La valléeLe tourisme fluvial à Évran n°1
Vers 1970-1980
Passage dans l'écluse d'une péniche de tourisme. À noter la mise en valeur du lieu par des massifs de fleurs allant jusqu'au fleurissement de la porte de l'écluse.

Auteur inconnu © Collection particulière de P. Marqué, droits réservés
La valléeLe tourisme fluvial à Évran n°2
2012
Les fleurissements ont disparu. Le cliché est pris au printemps, la période n'est pas propice au tourisme.

Emmanuel Poirier © Pays de Saint-Brieuc, droits réservés

Dans les années 1970, on redécouvre les canaux qui sont alors à l’agonie. C’est le début d’un nouveau rôle des canaux bretons avec le développement du tourisme fluvial. Ces ouvrages font peu à peu l’objet d’une patrimonialisation. Ils acquièrent leurs lettres de noblesse (p.42, Richard N., Pallier Y.), notamment à travers des expositions, des musées, des parcours de découverte ayant tous pour but de remettre à l’ordre du jour ces paysages spécifiques, les patrimoines immobiliers nombreux, les techniques et pratiques sociales particulières.

Le tourisme fluvial a redonné vie aux canaux bretons. La proximité avec les centres urbains est essentielle pour le développement du tourisme. Le nautisme permet de justifier la pérennisation de l’entretien des canaux (berges, lutte contre l’envasement…). Aujourd’hui les chemins de halage, autrefois réservés au passage des péniches, sont des lieux de randonnées pédestre, cycliste, équestre. Le cours d’eau est utilisé pour le canoë, le kayak ainsi que la navigation de plaisance sur de petites vedettes ou d’anciennes péniches restaurées.

La valléeL'écluse du Chatelier n°1
1904
Il s'agit du pont le plus en aval de la Rance à cette époque. Cette passerelle, érigée en 1892 sur le barrage, a permis la traversée terrestre et a mis fin à la présence d'un passeur dont il fallait louer les services. L'écluse, qui date de 1830, se situe du côté de la maison.

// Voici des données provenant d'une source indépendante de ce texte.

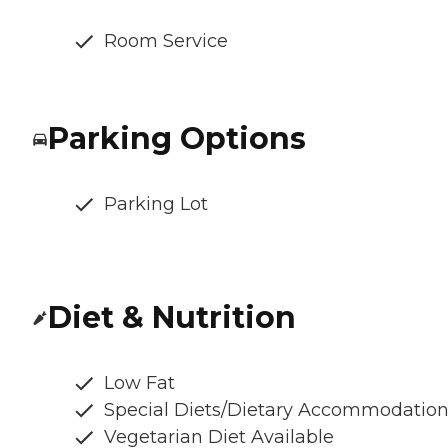
Room Service
Parking Options
Parking Lot
Diet & Nutrition
Low Fat
Special Diets/Dietary Accommodatio
Vegetarian Diet Available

Le paysage alentour est rural, les versants sont plantés de pommiers, les parcelles sont entourées de haies bocagères à ragosses. Le secteur est également un point d'amarrage pour les bateliers, plusieurs péniches sont à quai. Ce paysage est typique du début du 20ème siècle.

Auteur inconnu © Archives départementales des Côtes d'Armor, fonds 16FI, cote 16FI_5892, droits réservés
La valléeL'écluse du Chatelier n°2
Vers 1955
Un nouveau pont a été construit en retrait de l'ancienne passerelle, détruite pendant la Seconde Guerre mondiale. Le barrage existe toujours, le couloir menant à l’écluse a été agrandi et bétonné.

Auteur inconnu © Collection particulière, droits réservés
La valléeL'écluse du Chatelier n°3
2010
Le secteur s'est urbanisé, derrière les arbres, un port de plaisance a remplacé les anciens quais pour le transport fluvial. L'écluse n'a pas changé depuis les années 1950.